What to work on: In the listing that follows, locate the line containing "widgets, links, marketing" and the line containing "2.Associates Program Compliance Requirements". Retype exactly those two lines and every line between them, and nothing more.

The data:
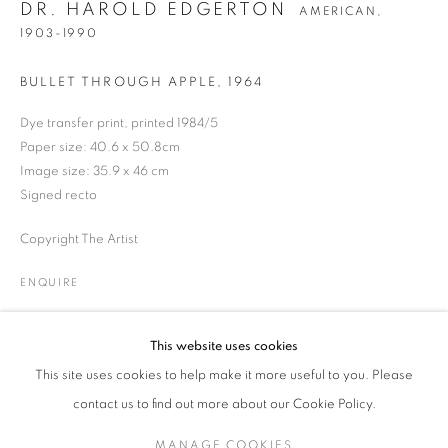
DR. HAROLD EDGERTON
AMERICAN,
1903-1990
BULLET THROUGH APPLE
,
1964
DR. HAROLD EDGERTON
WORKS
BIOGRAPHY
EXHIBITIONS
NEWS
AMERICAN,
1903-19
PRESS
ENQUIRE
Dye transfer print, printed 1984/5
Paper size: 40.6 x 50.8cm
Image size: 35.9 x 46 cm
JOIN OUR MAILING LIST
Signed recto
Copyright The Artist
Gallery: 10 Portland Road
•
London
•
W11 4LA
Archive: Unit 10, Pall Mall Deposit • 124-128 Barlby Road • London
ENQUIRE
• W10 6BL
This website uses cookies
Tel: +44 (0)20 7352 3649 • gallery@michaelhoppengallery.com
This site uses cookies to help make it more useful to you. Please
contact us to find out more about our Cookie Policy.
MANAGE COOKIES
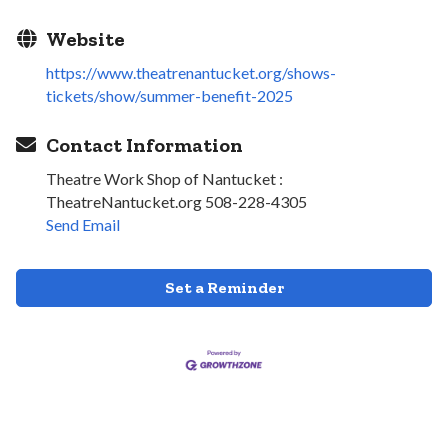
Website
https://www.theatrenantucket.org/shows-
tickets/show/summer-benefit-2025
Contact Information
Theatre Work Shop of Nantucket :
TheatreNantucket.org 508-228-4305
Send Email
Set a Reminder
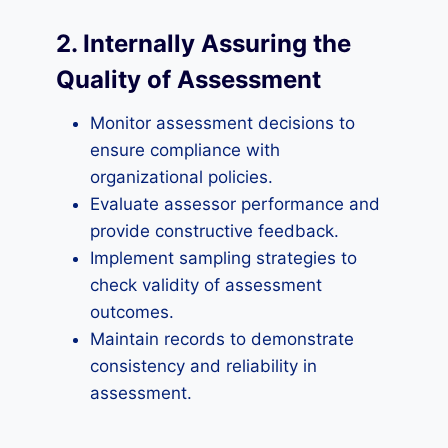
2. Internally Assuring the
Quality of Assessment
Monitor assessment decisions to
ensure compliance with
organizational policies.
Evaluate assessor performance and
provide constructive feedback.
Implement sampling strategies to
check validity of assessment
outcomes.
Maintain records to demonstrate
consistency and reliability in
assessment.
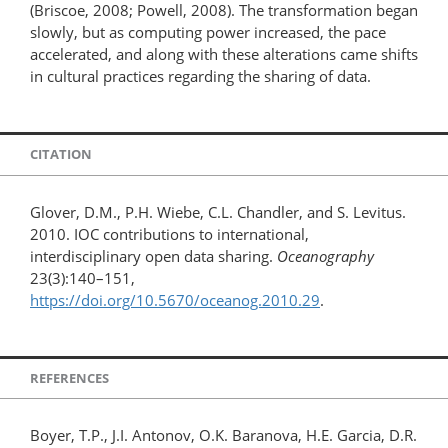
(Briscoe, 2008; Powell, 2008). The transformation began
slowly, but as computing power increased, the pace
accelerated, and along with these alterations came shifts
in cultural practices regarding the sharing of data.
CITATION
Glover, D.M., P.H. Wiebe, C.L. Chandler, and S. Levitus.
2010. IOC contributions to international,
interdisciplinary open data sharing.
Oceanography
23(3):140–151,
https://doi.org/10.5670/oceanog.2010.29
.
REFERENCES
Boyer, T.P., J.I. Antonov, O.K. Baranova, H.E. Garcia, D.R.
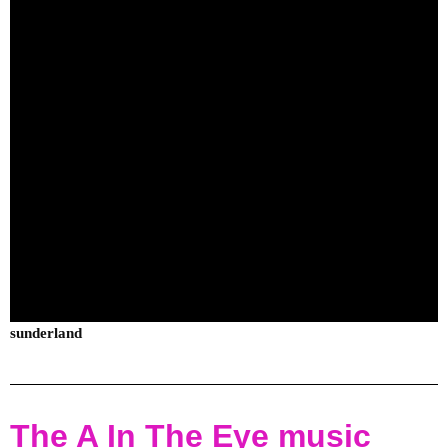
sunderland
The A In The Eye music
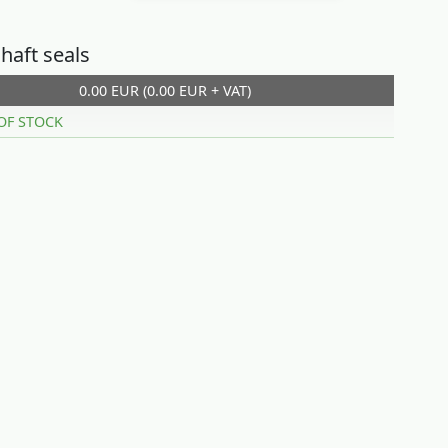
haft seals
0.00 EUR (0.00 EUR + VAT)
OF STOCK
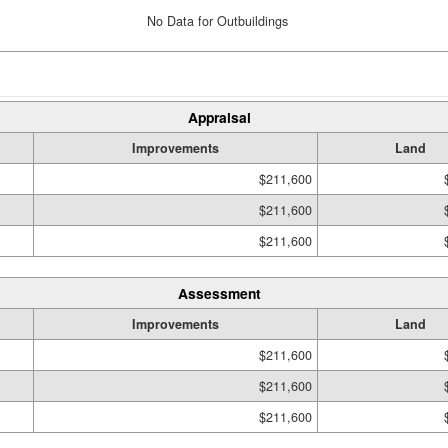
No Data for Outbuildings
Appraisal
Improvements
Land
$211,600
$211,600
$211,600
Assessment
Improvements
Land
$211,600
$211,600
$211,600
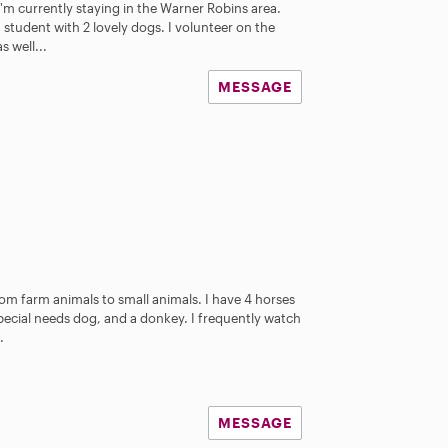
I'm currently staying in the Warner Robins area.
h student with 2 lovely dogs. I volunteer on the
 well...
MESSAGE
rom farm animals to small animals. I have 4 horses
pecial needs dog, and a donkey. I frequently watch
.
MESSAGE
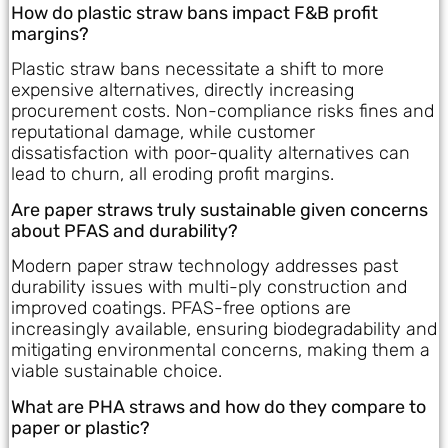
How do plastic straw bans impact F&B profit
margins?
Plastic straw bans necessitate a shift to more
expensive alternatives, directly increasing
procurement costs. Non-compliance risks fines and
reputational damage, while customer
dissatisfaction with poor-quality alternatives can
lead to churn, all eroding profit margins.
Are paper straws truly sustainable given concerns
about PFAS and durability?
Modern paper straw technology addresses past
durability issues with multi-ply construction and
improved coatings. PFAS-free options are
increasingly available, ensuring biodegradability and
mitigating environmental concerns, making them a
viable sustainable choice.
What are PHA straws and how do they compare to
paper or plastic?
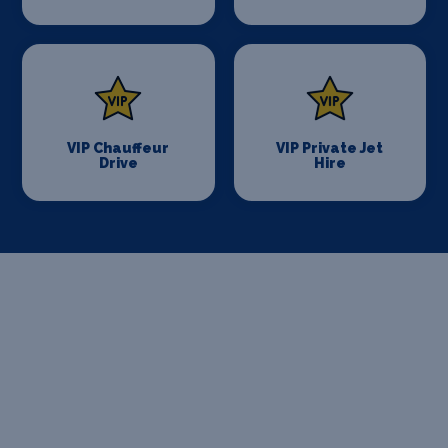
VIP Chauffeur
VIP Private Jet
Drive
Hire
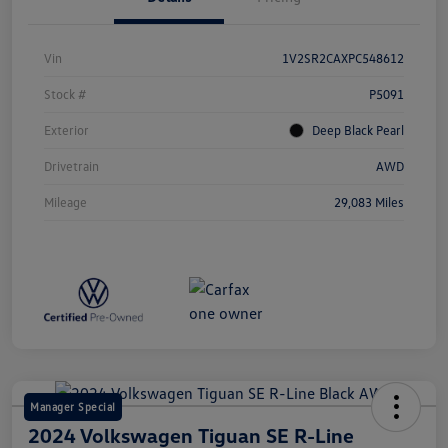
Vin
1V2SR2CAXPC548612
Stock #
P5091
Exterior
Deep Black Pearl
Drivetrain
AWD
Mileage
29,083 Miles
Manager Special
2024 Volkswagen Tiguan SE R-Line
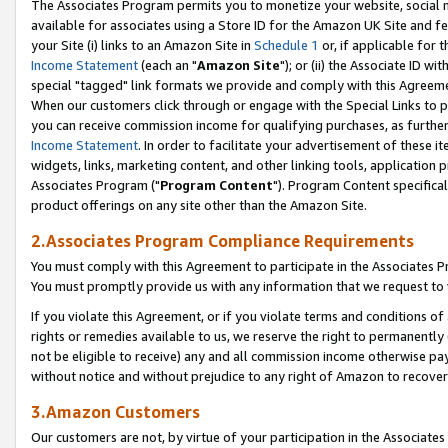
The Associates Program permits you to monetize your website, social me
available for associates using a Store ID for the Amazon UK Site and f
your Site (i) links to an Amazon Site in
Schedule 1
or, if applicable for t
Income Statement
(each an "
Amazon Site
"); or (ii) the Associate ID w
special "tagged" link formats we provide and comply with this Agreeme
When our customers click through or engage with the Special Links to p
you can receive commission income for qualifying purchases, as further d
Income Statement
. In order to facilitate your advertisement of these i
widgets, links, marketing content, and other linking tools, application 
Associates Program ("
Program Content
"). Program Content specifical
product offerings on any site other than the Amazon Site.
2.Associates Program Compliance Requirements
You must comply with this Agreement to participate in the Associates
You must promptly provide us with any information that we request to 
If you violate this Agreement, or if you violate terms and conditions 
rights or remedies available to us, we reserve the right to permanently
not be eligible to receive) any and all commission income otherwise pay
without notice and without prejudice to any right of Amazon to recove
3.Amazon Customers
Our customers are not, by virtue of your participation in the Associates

Answer box:
widgets, links, marketing content, and other linking tools, application 
Associates Program ("
Program Content
"). Program Content specifical
product offerings on any site other than the Amazon Site.
2.Associates Program Compliance Requirements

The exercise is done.